Click image to download PDF

Jury Evaluation Summary:

The jury recognized the team that framed the problem most clearly. The winning proposal offered a coherent and actionable framework which carefully considered the engagement of multiple levels of governance, sectors and actors. Some of the noteworthy aspects of the proposal are:

  1. Honouring Indigenous history.
  2. Strategies for addressing projected population increase through upzoning, “middle” housing and mixed land use.
  3. Forming a local community land trust to develop, fund and manage public spaces.
  4. Recognizing emerging technologies such as autonomous vehicles.
  5. Daylighting of a “lost” stream and its integration with a commercial and public space.




The Ontario Climate Consortium (including Toronto and Region Conservation Authority (TRCA) and York University’s Faculty of Environmental Studies), the University of Toronto John H. Daniels Faculty of Architecture, Landscape and Design, Parallel 52, and the Centre for Urban Growth + Renewal partnered to co-host a student design competition at the 2017 Ontario Climate Symposium at York University.

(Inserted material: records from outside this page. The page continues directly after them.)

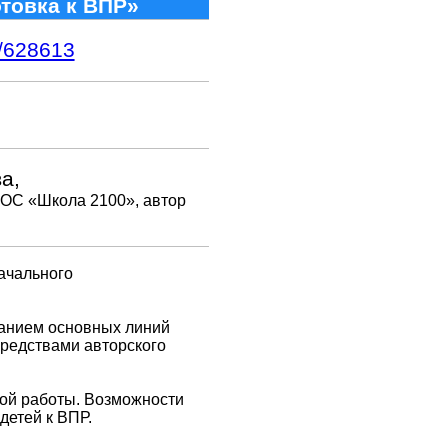
отовка к ВПР»
1/628613
а,
 ОС «Школа 2100», автор
ачального
жанием основных линий
средствами авторского
ой работы. Возможности
детей к ВПР.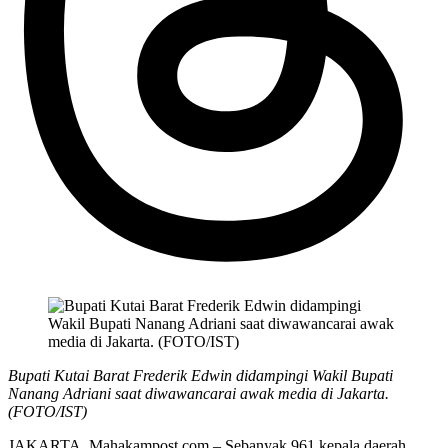
Bupati Kutai Barat Frederik Edwin didampingi Wakil Bupati
Nanang Adriani saat diwawancarai awak media di Jakarta.
(FOTO/IST)
JAKARTA, Mahakampost.com – Sebanyak 961 kepala daerah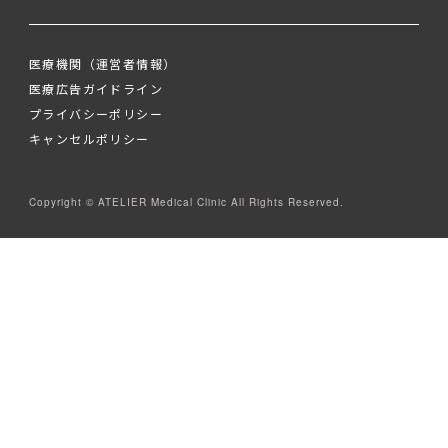
医療機関（運営者情報）
医療広告ガイドライン
プライバシーポリシー
キャンセルポリシー
Copyright © ATELIER Medical Clinic All Rights Reserved.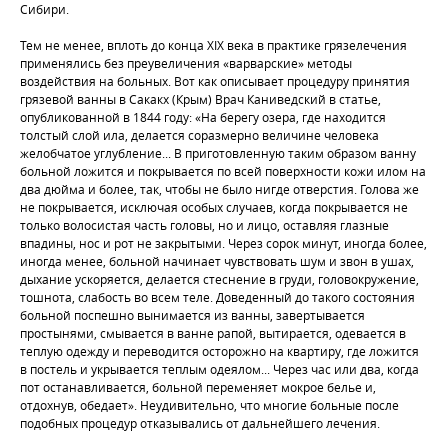
Сибири.
Тем не менее, вплоть до конца XIX века в практике грязелечения
применялись без преувеличения «варварские» методы
воздействия на больных. Вот как описывает процедуру принятия
грязевой ванны в Сакакх (Крым) Врач Каниведский в статье,
опубликованной в 1844 году: «На берегу озера, где находится
толстый слой ила, делается соразмерно величине человека
желобчатое углубление... В приготовленную таким образом ванну
больной ложится и покрывается по всей поверхности кожи илом на
два дюйма и более, так, чтобы не было нигде отверстия. Голова же
не покрывается, исключая особых случаев, когда покрывается не
только волосистая часть головы, но и лицо, оставляя глазные
впадины, нос и рот не закрытыми. Через сорок минут, иногда более,
иногда менее, больной начинает чувствовать шум и звон в ушах,
дыхание ускоряется, делается стеснение в груди, головокружение,
тошнота, слабость во всем теле. Доведенный до такого состояния
больной поспешно вынимается из ванны, завертывается
простынями, смывается в ванне рапой, вытирается, одевается в
теплую одежду и переводится осторожно на квартиру, где ложится
в постель и укрывается теплым одеялом... Через час или два, когда
пот останавливается, больной переменяет мокрое белье и,
отдохнув, обедает». Неудивительно, что многие больные после
подобных процедур отказывались от дальнейшего лечения.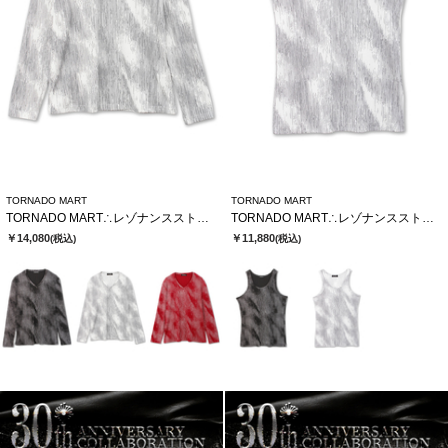
TORNADO MART
TORNADO MART
TORNADO MART∴レゾナンスストライプテレコVネックカットソー
TORNADO MART∴レゾナンスストライプテレコタンクトップ
￥14,080
￥11,880
(税込)
(税込)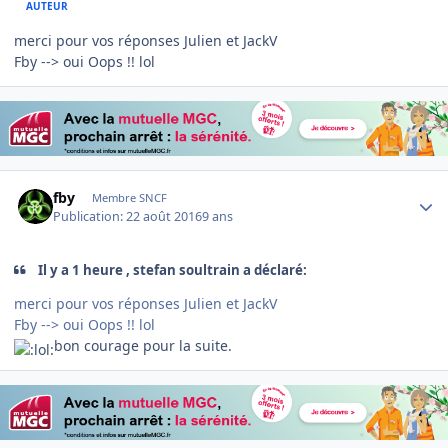
AUTEUR
merci pour vos réponses Julien et JackV
Fby --> oui Oops !! lol
Author stats
fby
Membre SNCF
Publication:
22 août 2016
9 ans
Il y a 1 heure , stefan soultrain a déclaré:
merci pour vos réponses Julien et JackV
Fby --> oui Oops !! lol
bon courage pour la suite.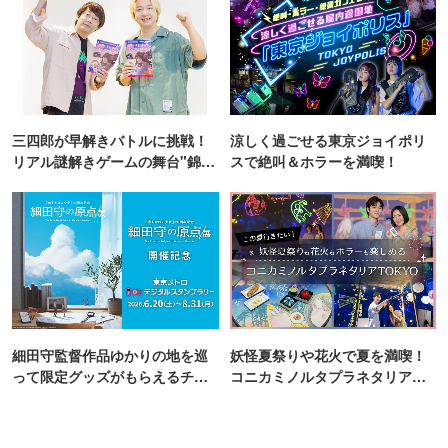
三四郎が早解きバトルに挑戦！
涼しく過ごせる東京ジョイポリ
リアル謎解きゲームの舞台"錦糸
スで絶叫＆ホラーを満喫！
町PARCO・楽天地"を巡る！
細田守監督作品ゆかりの地を巡
妖怪夏祭りや花火で夏を満喫！
って限定グッズがもらえるチャ
コニカミノルタプラネタリア
ンス！
TOKYO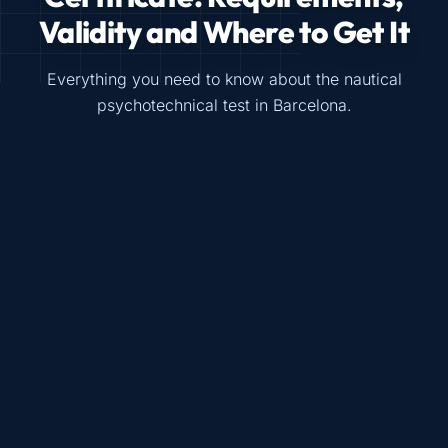
Validity and Where to Get It
Everything you need to know about the nautical
psychotechnical test in Barcelona.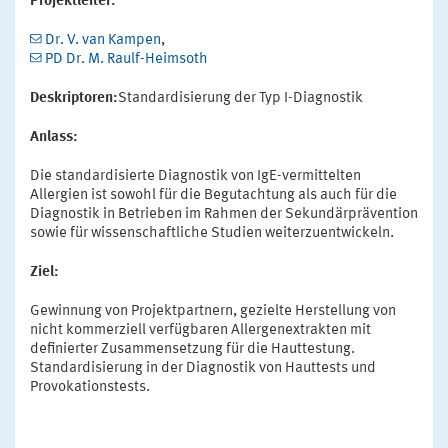
Projektleiter:
Dr. V. van Kampen
,
PD Dr. M. Raulf-Heimsoth
Deskriptoren:
Standardisierung der Typ I-Diagnostik
Anlass:
Die standardisierte Diagnostik von IgE-vermittelten
Allergien ist sowohl für die Begutachtung als auch für die
Diagnostik in Betrieben im Rahmen der Sekundärprävention
sowie für wissenschaftliche Studien weiterzuentwickeln.
Ziel:
Gewinnung von Projektpartnern, gezielte Herstellung von
nicht kommerziell verfügbaren Allergenextrakten mit
definierter Zusammensetzung für die Hauttestung.
Standardisierung in der Diagnostik von Hauttests und
Provokationstests.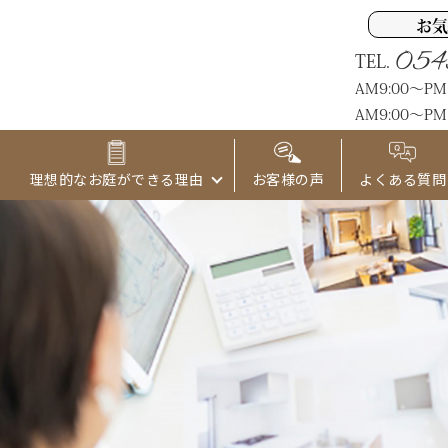
お気
054
TEL.
AM9:00～P
AM9:00～PM
理想的なお庭ができる理由
お客様の声
よくある質問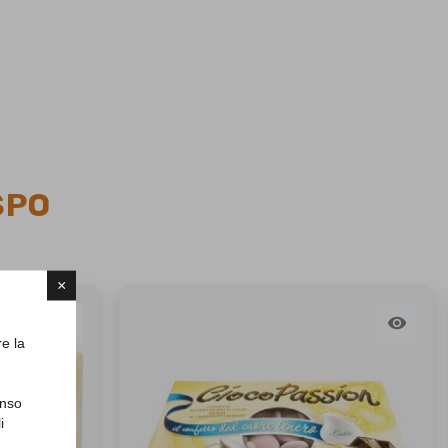
SPO
×


re la
enso
i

This design competition is part of ongoing design-research, teaching and knowledge mobilization among Canadian and Dutch academic institutions and private and public sectors around the topics of resilient cities, environmental and social sustainability, climate change mitigation and adaptation, green infrastructure and the retrofitting of social and affordable housing. The purpose is to identify design research gaps and opportunities, and generate innovative ideas for further exploration.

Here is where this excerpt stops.